*Exercise*.
Could you repeat the listing exactly, leaving out the pictures?
########
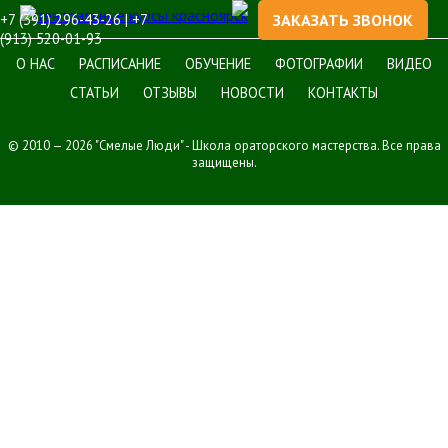
+7 (391) 296-43-26 | +7
ЗАКАЗАТЬ ЗВОНОК
(913) 520-01-93
О НАС
РАСПИСАНИЕ
ОБУЧЕНИЕ
ФОТОГРАФИИ
ВИДЕО
СТАТЬИ
ОТЗЫВЫ
НОВОСТИ
КОНТАКТЫ
© 2010 — 2026 "Смелые Люди" - Школа ораторского мастерства. Все права
защищены.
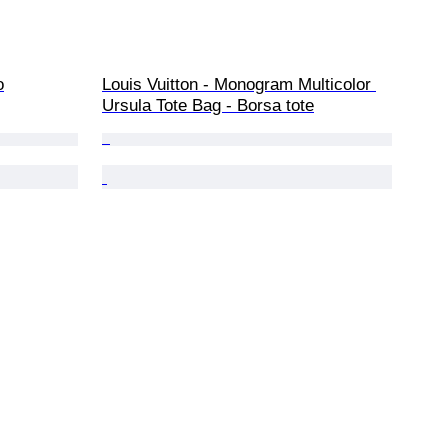
o
Louis Vuitton - Monogram Multicolor 
Ursula Tote Bag - Borsa tote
########
*Response area*.
+7 (391) 296-43-26 | +7
ЗАКАЗАТЬ ЗВОНОК
(913) 520-01-93
О НАС
РАСПИСАНИЕ
ОБУЧЕНИЕ
ФОТОГРАФИИ
ВИДЕО
СТАТЬИ
ОТЗЫВЫ
НОВОСТИ
КОНТАКТЫ
© 2010 — 2026 "Смелые Люди" - Школа ораторского мастерства. Все права
защищены.
o
Louis Vuitton - Monogram Multicolor 
Ursula Tote Bag - Borsa tote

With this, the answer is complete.